After a Wednesday practice concluded, the team got the news that their game scheduled for Saturday had been cancelled.

“After that practice we never practiced together again, we had a team meeting where they said we don’t know what’s going on,” Stammberger said. “We didn’t practice because we had some guys dealing with injuries, and over that next week the team started sending the Americans and Canadians back home.”

Before the season ended, Stammberger was exercising about fours a day over two sessions.

“We’d have team weights twice a week and I’d always go in one extra time, so three mornings would be that,” he said. “Usually two or three mornings would be spent shooting and then we’d have practice in the evening.  On game days, we’d shoot in the morning and play in the evening.”

Stammberger said he’s doing “hardly anything” right now, partly because he’s healing from Achilles tendon and hamstring injuries, but he’s trying to keep up his strength as best he can when gyms are closed.

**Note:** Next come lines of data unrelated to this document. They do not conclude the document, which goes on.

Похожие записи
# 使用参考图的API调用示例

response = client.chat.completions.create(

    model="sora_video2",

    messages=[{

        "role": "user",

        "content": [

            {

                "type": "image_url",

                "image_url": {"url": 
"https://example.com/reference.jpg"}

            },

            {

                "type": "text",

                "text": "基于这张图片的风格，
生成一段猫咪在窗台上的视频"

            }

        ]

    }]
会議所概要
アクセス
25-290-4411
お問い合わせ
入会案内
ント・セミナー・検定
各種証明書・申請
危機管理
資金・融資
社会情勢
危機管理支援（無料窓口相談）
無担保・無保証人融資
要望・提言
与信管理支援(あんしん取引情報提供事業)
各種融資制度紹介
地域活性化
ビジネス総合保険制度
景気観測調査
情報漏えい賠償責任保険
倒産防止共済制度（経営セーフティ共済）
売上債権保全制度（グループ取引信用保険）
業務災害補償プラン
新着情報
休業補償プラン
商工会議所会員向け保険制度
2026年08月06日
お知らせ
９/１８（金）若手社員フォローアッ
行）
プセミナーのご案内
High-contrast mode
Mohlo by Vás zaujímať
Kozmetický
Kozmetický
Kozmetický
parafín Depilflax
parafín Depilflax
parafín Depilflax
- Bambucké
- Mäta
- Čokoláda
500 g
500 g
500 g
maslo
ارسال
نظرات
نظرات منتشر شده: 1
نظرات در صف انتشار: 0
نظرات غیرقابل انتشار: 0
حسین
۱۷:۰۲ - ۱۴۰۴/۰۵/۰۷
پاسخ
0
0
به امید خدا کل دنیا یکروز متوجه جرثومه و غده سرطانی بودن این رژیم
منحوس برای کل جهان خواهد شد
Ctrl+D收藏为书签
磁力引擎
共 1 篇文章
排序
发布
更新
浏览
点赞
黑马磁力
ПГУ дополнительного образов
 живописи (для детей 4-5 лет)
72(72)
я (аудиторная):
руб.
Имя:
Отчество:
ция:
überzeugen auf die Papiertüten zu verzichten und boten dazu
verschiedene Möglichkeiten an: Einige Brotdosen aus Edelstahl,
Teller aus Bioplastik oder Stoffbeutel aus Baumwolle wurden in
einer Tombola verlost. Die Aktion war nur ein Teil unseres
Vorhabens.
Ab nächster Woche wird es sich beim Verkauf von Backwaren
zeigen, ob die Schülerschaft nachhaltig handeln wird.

“I’ve not been doing anything running-wise because I want to get rid of those (injuries) before I start training, so for me training has just been … a lot of different types of push ups, I have a chin up bar so I do chin ups and pull ups. That’s basically it,” said Stammberger, whose workouts are self-directed because he doesn’t yet have a contract yet for next season. “I have been messaging a couple of the guys, one especially he lives in Tubingen so he has access to the gym and all the equipment, he has a key to the gym and since no one else is using it he can go in there. I’m kind of jealous of that.”